Lawmakers in Pennsylvania have announced six bills aimed at curbing what they accurately described as the “illegal alien invasion” of their state.
“There is a new sheriff in the Oval Office who is serious about exercising his rightful authority to keep our nation safe from the illegal alien invasion,” House State Government Committee Chairman Daryl Metcalfe, R-Butler, said.
“Article 4, Section 4 of the U.S. Constitution clearly states that our government ‘shall guarantee to every state in this union a Republican form of government and shall protect each of them against invasion,’” Metcalfe added.
“Now with the executive branch of the federal government no longer AWOL, it has never been more urgent for state lawmakers to actively do their part by advancing legislation to ensure that the economic and national security interests of law-abiding citizens and legal immigrants always come first.”
The package of six bills, known as National Security Begins at Home, addresses “sanctuary” cities and colleges, welfare benefits and jobs—all of which encourage illegal immigration, Metcalfe said, adding that they “need to ensure that we’re shutting off the faucets that attract illegals to Pennsylvania.”

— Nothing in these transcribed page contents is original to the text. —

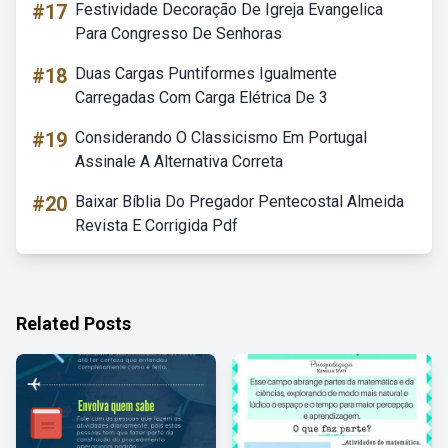
#17
Festividade Decoração De Igreja Evangelica
Para Congresso De Senhoras
#18
Duas Cargas Puntiformes Igualmente
Carregadas Com Carga Elétrica De 3
#19
Considerando O Classicismo Em Portugal
Assinale A Alternativa Correta
#20
Baixar Bíblia Do Pregador Pentecostal Almeida
Revista E Corrigida Pdf
Related Posts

The state’s illegal alien invader population grew by nearly 40 percent from 2009 to 2014, according to the Pew Research Center. In 2014, the state had an estimated 180,000 invaders present, with at least 160,000 of them in the Philadelphia metro area.
House Bill 856 will require all government entities to enroll in the federal government’s free E-Verify program to confirm the validity of Social Security numbers for prospective employees. Failing to comply would result in the suspension of all state licenses, permits, registrations, or certificates held by any private business caught employing illegal aliens. Compliance audits could be initiated by the state labor department or any elected official in the state. The bill is modeled after the Legal Arizona Workers Act that has been upheld by the U.S. Supreme Court.
House Bill 14 will prohibit any sanctuary campuses from receiving state funding. Swarthmore College and the University of Pennsylvania have sanctuary policies for illegal invaders.
House Bill 28 will require state and local law enforcement agencies to cooperate with U.S. Immigration and Customs Enforcement in the capture and detainment of illegal invaders or face criminal and economic sanctions. The bill would reinforce sanctions outlined in President Trump’s executive order, which would strip away federal funding from more than 300 sanctuary cities, including Philadelphia, that refuse to help ICE.
House Bill 826 will ensure that any state agency that administers public benefits must verify that those benefits are being paid to only those who are eligible through the Systematic Alien Verification of Entitlement (SAVE) program operated by the U.S. Department of Homeland Security.
“Our public resources are not limitless, and my legislation would ensure that our hard-earned tax dollars are spent helping our legal residents,” Rep. Doyle Heffley, the sponsor of HB 826, said. “We are morally obligated to provide assistance to those who are legally residing in Pennsylvania, not illegal immigrants.”
Another bill that has not yet been numbered is the Professional Licensees Illegal Employment Act, which would revoke the license of any licensed professional, such as a nursing home administrator or a landscape architect, who knowingly employed or permitted the employment of an illegal immigrant.
“The business community needs to be doing their part and making sure those they hire are United States citizens or have a permit to work here,” said state Rep. Rob Kauffman (R-Franklin). “Employers who circumnavigate the law and knowingly employ illegal immigrants would be penalized under my bill.”
The sixth bill not yet named but expected to be introduced in the upcoming week focuses on the apprehension and detention of illegal immigrants. State Rep. Ryan Warner’s (R-Fayette/Westmoreland) upcoming bill would require state and local law enforcement agencies to fully comply with federal law and cooperate with U.S. Immigration and Customs Enforcement.
“Detainers are issued when the federal government has decided that illegal aliens should not be returned to the community,” Warner said. “State and local law enforcement should not have the power to overrule the federal government, which has many more resources to draw upon to make these informed decisions.”
Metcalfe outlines the impact of illegal immigration in Pennsylvania in documents on his website, including stolen jobs and benefits that have been costly to taxpayers. He estimates the legislation, if passed, could save taxpayers $1.4 billion annually.
In addition, crimes committed by illegal immigrants in Pennsylvania are detailed, and stolen benefits are broken down into education, welfare, and healthcare for illegal immigrants.
Pennsylvania taxpayers spend $576 million per year to educate illegal alien children and $33 million for American children of illegal immigrants who are covered under the State Children’s Health Insurance Program. An additional $221 million a year is spent on childcare for illegal alien children, according to Metcalfe.